=== Task to carry out ===
The output must match the entries below exactly, with pictures removed.

-- Exercise material follows --

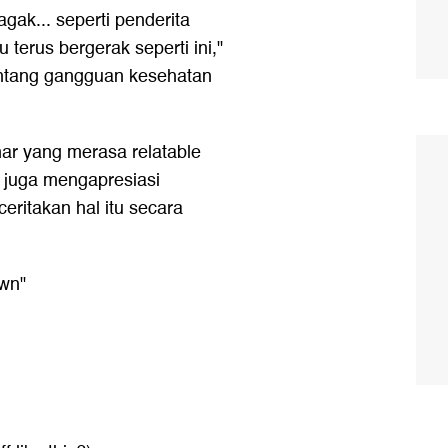
gak... seperti penderita
erus bergerak seperti ini,"
entang gangguan kesehatan
r yang merasa relatable
Y juga mengapresiasi
ritakan hal itu secara
own"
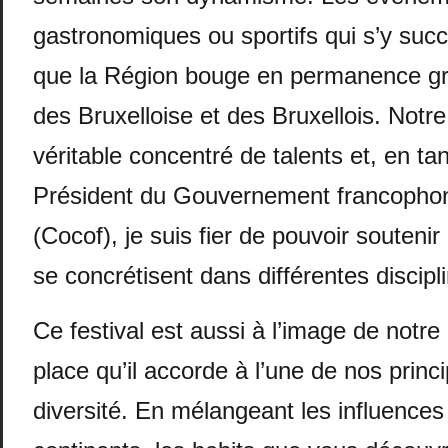
gastronomiques ou sportifs qui s’y suc
que la Région bouge en permanence grâc
des Bruxelloise et des Bruxellois. Notre
véritable concentré de talents et, en ta
Président du Gouvernement francophon
(Cocof), je suis fier de pouvoir soutenir 
se concrétisent dans différentes discipl
Ce festival est aussi à l’image de notre
place qu’il accorde à l’une de nos princi
diversité. En mélangeant les influences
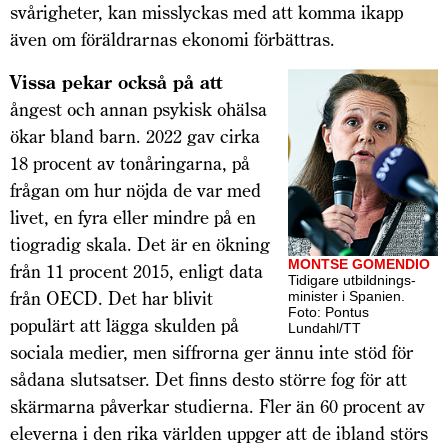
svårigheter, kan misslyckas med att komma ikapp
även om föräldrarnas ekonomi förbättras.
Vissa pekar också på att
ångest och annan psykisk ohälsa
ökar bland barn. 2022 gav cirka
18 procent av tonåringarna, på
frågan om hur nöjda de var med
livet, en fyra eller mindre på en
tiogradig skala. Det är en ökning
MONTSE GOMENDIO
från 11 procent 2015, enligt data
Tidigare utbild­nings­
från OECD. Det har blivit
minister i Spanien.
Foto: Pontus
populärt att lägga skulden på
Lundahl/TT
sociala medier, men siffrorna ger ännu inte stöd för
sådana slutsatser. Det finns desto större fog för att
skärmarna påverkar studierna. Fler än 60 procent av
eleverna i den rika världen uppger att de ibland störs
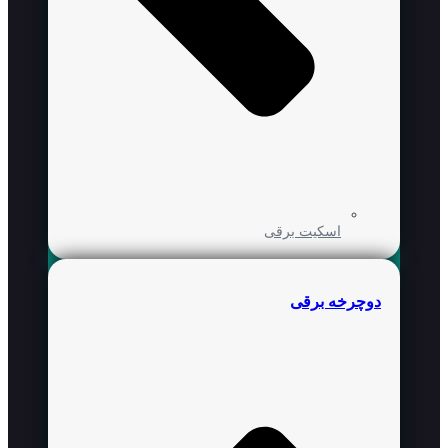
اسکیت برقی
دوچرخه برقی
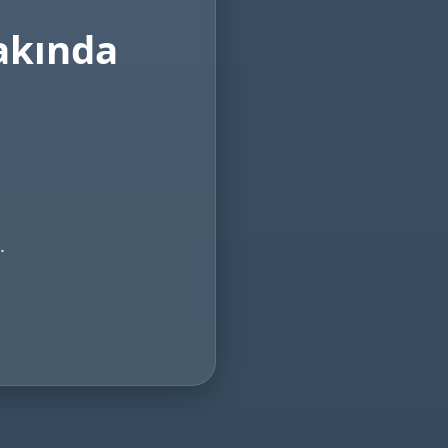
akında
.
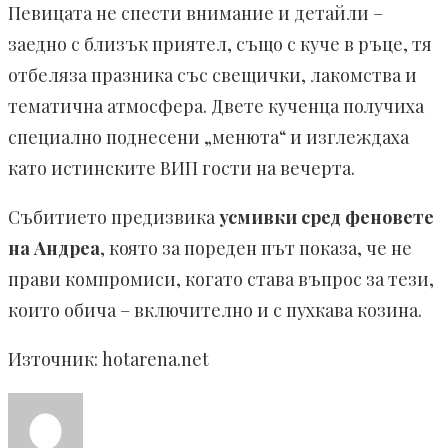
Певицата не спести внимание и детайли –
заедно с близък приятел, също с куче в ръце, тя
отбеляза празника със свещички, лакомства и
тематична атмосфера. Двете кученца получиха
специално поднесени „менюта“ и изглеждаха
като истинските ВИП гости на вечерта.
Събитието предизвика
усмивки сред феновете
на Андреа
, която за пореден път показа, че не
прави компромиси, когато става въпрос за тези,
които обича – включително и с пухкава козина.
Източник: hotarena.net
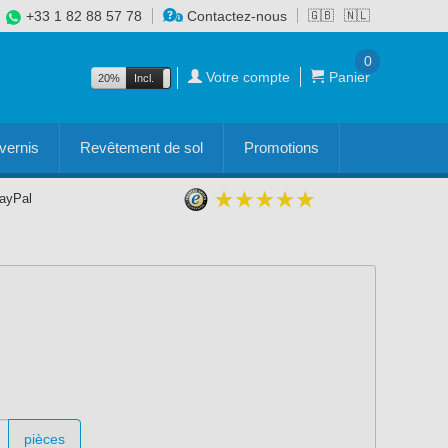
+33 1 82 88 57 78
Contactez-nous
🇬🇧
🇳🇱
0
Votre compte
Panier
20%
Incl.
Excl.
vernis
Revêtement de sol
Promotions
PayPal
pièces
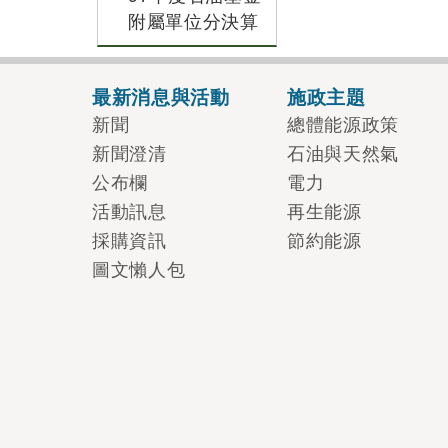
附屬單位分決算
最新消息與活動
施政主題
新聞
總體能源政策
新聞澄清
石油與天然氣
公布欄
電力
活動訊息
再生能源
採購資訊
節約能源
圖文懶人包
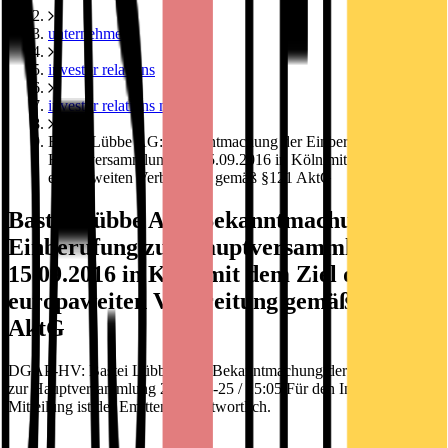
unternehmen
investor relations
investor relations news
Bastei Lübbe AG: Bekanntmachung der Einberufung zur
Hauptversammlung am 15.09.2016 in Köln mit dem Ziel der
europaweiten Verbreitung gemäß §121 AktG
Bastei Lübbe AG: Bekanntmachung der
Einberufung zur Hauptversammlung am
15.09.2016 in Köln mit dem Ziel der
europaweiten Verbreitung gemäß §121
AktG
DGAP-HV: Bastei Lübbe AG / Bekanntmachung der Einberufung
zur Hauptversammlung 2016-08-25 / 15:05 Für den Inhalt der
Mitteilung ist der Emittent verantwortlich.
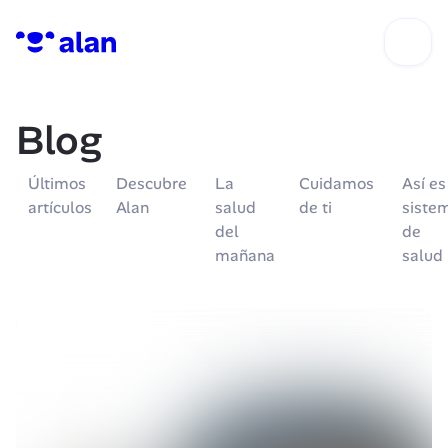
Blog
Últimos 
Descubre 
La 
Cuidamos 
Así es 
artículos
Alan
salud 
de ti
sistem
del 
de 
mañana
salud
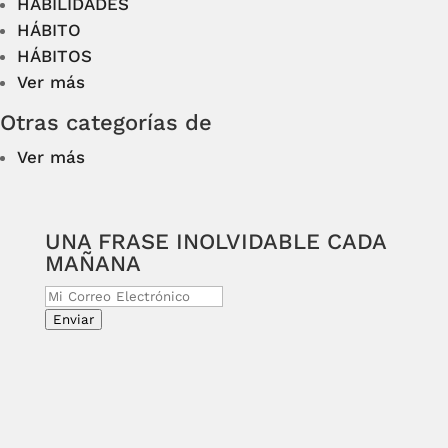
HABILIDADES
HÁBITO
HÁBITOS
Ver más
Otras categorías de
Ver más
UNA FRASE INOLVIDABLE CADA
MAÑANA
Enviar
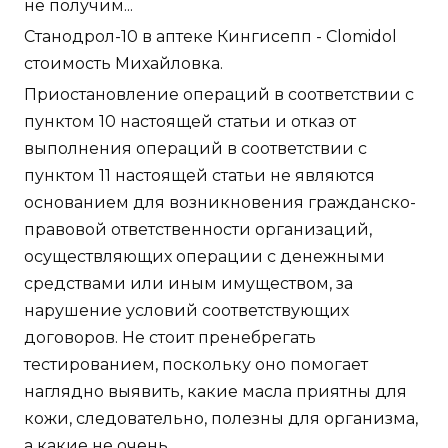
не получим...
Станодрол-10 в аптеке Кингисепп - Clomidol
стоимость Михайловка.
Приостановление операций в соответствии с
пунктом 10 настоящей статьи и отказ от
выполнения операций в соответствии с
пунктом 11 настоящей статьи не являются
основанием для возникновения гражданско-
правовой ответственности организаций,
осуществляющих операции с денежными
средствами или иным имуществом, за
нарушение условий соответствующих
договоров. Не стоит пренебрегать
тестированием, поскольку оно помогает
наглядно выявить, какие масла приятны для
кожи, следовательно, полезны для организма,
а какие не очень.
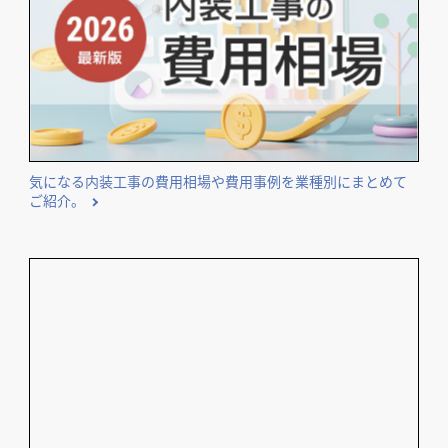
エリア・業種などのテーマ別に独自集計したランキングを公
開しています。
気になる内装工事の費用相場や費用事例を業種別にまとめて
ご紹介。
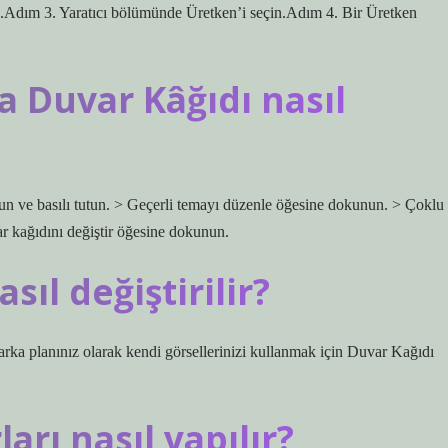
n.Adım 3. Yaratıcı bölümünde Üretken’i seçin.Adım 4. Bir Üretken
a Duvar Kâğıdı nasıl
un ve basılı tutun. > Geçerli temayı düzenle öğesine dokunun. > Çoklu
r kağıdını değiştir öğesine dokunun.
sıl değiştirilir?
ı arka planınız olarak kendi görsellerinizi kullanmak için Duvar Kağıdı
rı nasıl yapılır?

-- Exercise material concluded --

=== Task solution ===
gak... seperti penderita
erus bergerak seperti ini,"
entang gangguan kesehatan
r yang merasa relatable
Y juga mengapresiasi
ritakan hal itu secara
own"
gastronomiques ou sportifs qui s’y suc
que la Région bouge en permanence grâc
des Bruxelloise et des Bruxellois. Notre
véritable concentré de talents et, en ta
Président du Gouvernement francophon
(Cocof), je suis fier de pouvoir soutenir 
se concrétisent dans différentes discipl
Ce festival est aussi à l’image de notre
place qu’il accorde à l’une de nos princi
diversité. En mélangeant les influences
svårigheter, kan misslyckas med att komma ikapp
även om föräldrarnas ekonomi förbättras.
Vissa pekar också på att
ångest och annan psykisk ohälsa
ökar bland barn. 2022 gav cirka
18 procent av tonåringarna, på
frågan om hur nöjda de var med
livet, en fyra eller mindre på en
tiogradig skala. Det är en ökning
MONTSE GOMENDIO
från 11 procent 2015, enligt data
Tidigare utbild­nings­
från OECD. Det har blivit
minister i Spanien.
Foto: Pontus
populärt att lägga skulden på
Lundahl/TT
sociala medier, men siffrorna ger ännu inte stöd för
sådana slutsatser. Det finns desto större fog för att
skärmarna påverkar studierna. Fler än 60 procent av
eleverna i den rika världen uppger att de ibland störs
اسکیت برقی
دوچرخه برقی
akında
.
Певицата не спести внимание и детайли –
заедно с близък приятел, също с куче в ръце, тя
отбеляза празника със свещички, лакомства и
тематична атмосфера. Двете кученца получиха
специално поднесени „менюта“ и изглеждаха
като истинските ВИП гости на вечерта.
Събитието предизвика
усмивки сред феновете
на Андреа
, която за пореден път показа, че не
прави компромиси, когато става въпрос за тези,
които обича – включително и с пухкава козина.
Източник: hotarena.net
+33 1 82 88 57 78
Contactez-nous
🇬🇧
🇳🇱
0
Votre compte
Panier
20%
Incl.
Excl.
vernis
Revêtement de sol
Promotions
PayPal
pièces
附屬單位分決算
最新消息與活動
施政主題
新聞
總體能源政策
新聞澄清
石油與天然氣
公布欄
電力
活動訊息
再生能源
採購資訊
節約能源
圖文懶人包
unternehmen
investor relations
investor relations news
Bastei Lübbe AG: Bekanntmachung der Einberufung zur
Hauptversammlung am 15.09.2016 in Köln mit dem Ziel der
europaweiten Verbreitung gemäß §121 AktG
Bastei Lübbe AG: Bekanntmachung der
Einberufung zur Hauptversammlung am
15.09.2016 in Köln mit dem Ziel der
europaweiten Verbreitung gemäß §121
AktG
DGAP-HV: Bastei Lübbe AG / Bekanntmachung der Einberufung
zur Hauptversammlung 2016-08-25 / 15:05 Für den Inhalt der
Mitteilung ist der Emittent verantwortlich.
Blog
Últimos 
Descubre 
La 
Cuidamos 
Así es 
artículos
Alan
salud 
de ti
sistem
del 
de 
mañana
salud
HABILIDADES
HÁBITO
HÁBITOS
Ver más
Otras categorías de
Ver más
UNA FRASE INOLVIDABLE CADA
MAÑANA
Enviar
не получим...
Станодрол-10 в аптеке Кингисепп - Clomidol
стоимость Михайловка.
Приостановление операций в соответствии с
пунктом 10 настоящей статьи и отказ от
выполнения операций в соответствии с
пунктом 11 настоящей статьи не являются
основанием для возникновения гражданско-
правовой ответственности организаций,
осуществляющих операции с денежными
средствами или иным имуществом, за
нарушение условий соответствующих
договоров. Не стоит пренебрегать
тестированием, поскольку оно помогает
наглядно выявить, какие масла приятны для
кожи, следовательно, полезны для организма,
а какие не очень.
エリア・業種などのテーマ別に独自集計したランキングを公
開しています。
気になる内装工事の費用相場や費用事例を業種別にまとめて
ご紹介。
n.Adım 3. Yaratıcı bölümünde Üretken’i seçin.Adım 4. Bir Üretken
a Duvar Kâğıdı nasıl
un ve basılı tutun. > Geçerli temayı düzenle öğesine dokunun. > Çoklu
r kağıdını değiştir öğesine dokunun.
sıl değiştirilir?
ı arka planınız olarak kendi görsellerinizi kullanmak için Duvar Kağıdı
rı nasıl yapılır?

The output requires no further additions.